**PROBLEM DETAILS:** Where the word "жалпы" occurs in a line of the listing below, copy that line.

── SUPPLIED DATA ──

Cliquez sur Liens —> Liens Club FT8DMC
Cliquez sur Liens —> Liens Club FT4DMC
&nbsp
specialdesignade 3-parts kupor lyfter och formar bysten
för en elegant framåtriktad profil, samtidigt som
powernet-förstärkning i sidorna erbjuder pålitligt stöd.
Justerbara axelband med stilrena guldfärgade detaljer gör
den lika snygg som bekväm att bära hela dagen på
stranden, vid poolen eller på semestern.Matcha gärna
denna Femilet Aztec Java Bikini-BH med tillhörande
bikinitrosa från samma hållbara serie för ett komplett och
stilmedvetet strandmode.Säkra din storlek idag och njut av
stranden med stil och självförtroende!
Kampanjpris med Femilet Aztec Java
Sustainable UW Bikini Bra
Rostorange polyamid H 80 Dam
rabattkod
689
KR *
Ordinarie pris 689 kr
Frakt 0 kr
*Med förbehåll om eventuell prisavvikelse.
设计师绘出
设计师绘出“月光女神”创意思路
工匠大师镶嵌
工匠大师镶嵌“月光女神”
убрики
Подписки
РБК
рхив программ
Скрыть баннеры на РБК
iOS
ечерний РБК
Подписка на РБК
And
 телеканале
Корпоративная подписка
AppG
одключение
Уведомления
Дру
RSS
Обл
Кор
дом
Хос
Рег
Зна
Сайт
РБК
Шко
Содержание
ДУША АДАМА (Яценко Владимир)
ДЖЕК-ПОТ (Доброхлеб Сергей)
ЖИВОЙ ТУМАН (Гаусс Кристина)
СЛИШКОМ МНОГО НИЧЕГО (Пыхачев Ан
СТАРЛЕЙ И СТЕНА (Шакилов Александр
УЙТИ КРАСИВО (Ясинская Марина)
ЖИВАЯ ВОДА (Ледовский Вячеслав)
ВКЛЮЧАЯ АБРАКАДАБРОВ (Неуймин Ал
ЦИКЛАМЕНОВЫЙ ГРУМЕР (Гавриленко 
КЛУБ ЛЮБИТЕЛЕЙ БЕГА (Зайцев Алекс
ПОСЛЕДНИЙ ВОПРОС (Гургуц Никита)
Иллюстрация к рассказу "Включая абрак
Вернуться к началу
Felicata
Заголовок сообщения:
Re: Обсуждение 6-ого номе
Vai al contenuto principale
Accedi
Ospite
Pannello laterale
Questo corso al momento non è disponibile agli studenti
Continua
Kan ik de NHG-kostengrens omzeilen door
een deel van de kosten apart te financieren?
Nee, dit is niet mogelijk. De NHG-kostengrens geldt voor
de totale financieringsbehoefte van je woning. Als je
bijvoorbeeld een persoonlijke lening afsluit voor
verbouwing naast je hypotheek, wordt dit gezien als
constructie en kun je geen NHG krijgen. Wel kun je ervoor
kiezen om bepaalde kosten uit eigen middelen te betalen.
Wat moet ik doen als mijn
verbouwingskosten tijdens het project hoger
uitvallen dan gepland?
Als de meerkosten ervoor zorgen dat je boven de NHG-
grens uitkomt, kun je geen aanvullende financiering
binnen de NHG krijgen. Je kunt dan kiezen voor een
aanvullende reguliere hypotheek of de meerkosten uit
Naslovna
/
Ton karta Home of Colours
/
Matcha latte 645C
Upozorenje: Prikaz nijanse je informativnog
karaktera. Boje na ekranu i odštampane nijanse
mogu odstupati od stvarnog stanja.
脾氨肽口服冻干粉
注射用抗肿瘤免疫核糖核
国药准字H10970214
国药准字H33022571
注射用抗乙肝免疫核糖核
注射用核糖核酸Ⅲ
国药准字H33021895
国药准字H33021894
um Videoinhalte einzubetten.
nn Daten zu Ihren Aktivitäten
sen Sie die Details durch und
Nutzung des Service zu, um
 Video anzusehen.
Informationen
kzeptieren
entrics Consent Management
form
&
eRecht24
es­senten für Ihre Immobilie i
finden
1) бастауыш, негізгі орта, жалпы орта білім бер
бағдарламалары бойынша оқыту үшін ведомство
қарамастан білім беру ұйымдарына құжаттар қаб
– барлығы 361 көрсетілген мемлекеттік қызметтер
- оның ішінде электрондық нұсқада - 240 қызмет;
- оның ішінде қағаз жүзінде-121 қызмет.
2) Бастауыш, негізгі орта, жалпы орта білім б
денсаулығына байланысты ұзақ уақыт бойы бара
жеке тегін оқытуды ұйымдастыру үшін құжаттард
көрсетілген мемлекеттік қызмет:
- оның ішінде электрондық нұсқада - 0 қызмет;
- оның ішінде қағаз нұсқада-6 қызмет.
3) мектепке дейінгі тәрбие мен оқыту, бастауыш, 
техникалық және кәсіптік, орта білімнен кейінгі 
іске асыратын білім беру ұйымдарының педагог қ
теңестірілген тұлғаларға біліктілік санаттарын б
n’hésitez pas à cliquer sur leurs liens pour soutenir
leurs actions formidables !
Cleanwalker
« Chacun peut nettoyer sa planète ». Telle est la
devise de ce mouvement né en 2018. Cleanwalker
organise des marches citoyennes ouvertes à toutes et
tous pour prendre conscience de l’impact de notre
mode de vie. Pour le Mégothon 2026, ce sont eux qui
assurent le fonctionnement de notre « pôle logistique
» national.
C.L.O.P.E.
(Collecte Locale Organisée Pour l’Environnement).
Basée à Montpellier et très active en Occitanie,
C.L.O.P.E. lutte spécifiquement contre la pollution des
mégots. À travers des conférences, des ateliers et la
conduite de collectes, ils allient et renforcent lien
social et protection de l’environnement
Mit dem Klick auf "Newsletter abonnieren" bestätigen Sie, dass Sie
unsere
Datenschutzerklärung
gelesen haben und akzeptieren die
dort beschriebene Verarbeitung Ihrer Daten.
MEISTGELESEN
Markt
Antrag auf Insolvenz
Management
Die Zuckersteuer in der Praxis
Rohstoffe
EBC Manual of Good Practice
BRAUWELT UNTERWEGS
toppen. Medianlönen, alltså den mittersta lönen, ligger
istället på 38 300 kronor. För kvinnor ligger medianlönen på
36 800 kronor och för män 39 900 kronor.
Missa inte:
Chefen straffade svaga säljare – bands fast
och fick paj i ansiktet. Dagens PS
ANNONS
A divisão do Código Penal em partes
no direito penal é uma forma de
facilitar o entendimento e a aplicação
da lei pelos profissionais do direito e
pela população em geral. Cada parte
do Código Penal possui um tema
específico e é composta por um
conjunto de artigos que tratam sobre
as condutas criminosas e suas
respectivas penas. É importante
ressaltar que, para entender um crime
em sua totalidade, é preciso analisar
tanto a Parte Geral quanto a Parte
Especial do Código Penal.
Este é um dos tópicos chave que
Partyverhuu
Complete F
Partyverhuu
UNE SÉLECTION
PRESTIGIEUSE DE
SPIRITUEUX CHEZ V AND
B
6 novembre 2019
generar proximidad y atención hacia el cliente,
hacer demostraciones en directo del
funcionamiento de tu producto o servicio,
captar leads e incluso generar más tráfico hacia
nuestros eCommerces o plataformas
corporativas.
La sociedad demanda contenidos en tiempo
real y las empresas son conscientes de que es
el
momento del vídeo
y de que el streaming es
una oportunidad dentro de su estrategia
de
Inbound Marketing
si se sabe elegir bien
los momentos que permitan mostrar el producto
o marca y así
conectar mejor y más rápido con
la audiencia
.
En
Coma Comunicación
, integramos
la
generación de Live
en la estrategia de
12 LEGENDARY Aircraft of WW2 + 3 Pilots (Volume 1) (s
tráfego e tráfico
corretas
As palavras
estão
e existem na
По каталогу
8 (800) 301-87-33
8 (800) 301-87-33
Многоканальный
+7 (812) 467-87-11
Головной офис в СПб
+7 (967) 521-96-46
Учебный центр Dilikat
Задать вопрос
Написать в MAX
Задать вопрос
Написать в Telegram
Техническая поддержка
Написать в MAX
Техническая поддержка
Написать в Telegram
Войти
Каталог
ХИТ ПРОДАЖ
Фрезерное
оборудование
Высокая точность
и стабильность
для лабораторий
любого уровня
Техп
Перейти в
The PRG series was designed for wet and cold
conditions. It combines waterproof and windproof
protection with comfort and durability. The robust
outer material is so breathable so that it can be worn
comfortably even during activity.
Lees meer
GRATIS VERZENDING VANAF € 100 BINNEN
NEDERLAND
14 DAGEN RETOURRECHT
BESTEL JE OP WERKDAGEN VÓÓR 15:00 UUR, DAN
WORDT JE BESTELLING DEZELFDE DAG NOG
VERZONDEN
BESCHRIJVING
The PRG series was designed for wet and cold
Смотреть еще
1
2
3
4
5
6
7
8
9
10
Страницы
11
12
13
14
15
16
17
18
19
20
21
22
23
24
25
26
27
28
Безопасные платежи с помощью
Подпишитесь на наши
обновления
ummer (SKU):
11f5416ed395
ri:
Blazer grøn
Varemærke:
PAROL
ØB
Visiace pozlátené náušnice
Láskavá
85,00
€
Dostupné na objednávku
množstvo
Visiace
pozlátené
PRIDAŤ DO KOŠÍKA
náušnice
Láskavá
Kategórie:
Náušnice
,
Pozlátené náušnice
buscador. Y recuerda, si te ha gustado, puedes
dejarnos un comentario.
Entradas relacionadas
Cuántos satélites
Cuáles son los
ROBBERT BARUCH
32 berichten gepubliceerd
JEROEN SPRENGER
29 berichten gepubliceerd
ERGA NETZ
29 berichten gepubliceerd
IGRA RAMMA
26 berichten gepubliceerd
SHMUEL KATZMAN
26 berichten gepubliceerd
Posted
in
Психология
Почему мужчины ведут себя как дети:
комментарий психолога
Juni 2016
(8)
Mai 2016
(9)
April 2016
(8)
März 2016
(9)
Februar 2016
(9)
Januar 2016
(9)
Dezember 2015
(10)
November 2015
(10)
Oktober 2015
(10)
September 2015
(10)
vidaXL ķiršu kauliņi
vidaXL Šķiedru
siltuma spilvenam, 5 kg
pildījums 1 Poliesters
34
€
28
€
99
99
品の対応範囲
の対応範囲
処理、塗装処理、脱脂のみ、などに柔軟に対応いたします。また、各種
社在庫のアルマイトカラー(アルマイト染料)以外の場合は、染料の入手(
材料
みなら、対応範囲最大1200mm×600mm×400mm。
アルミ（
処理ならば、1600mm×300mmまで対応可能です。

───

**EXERCISE ANSWER:**
1) бастауыш, негізгі орта, жалпы орта білім бер
2) Бастауыш, негізгі орта, жалпы орта білім б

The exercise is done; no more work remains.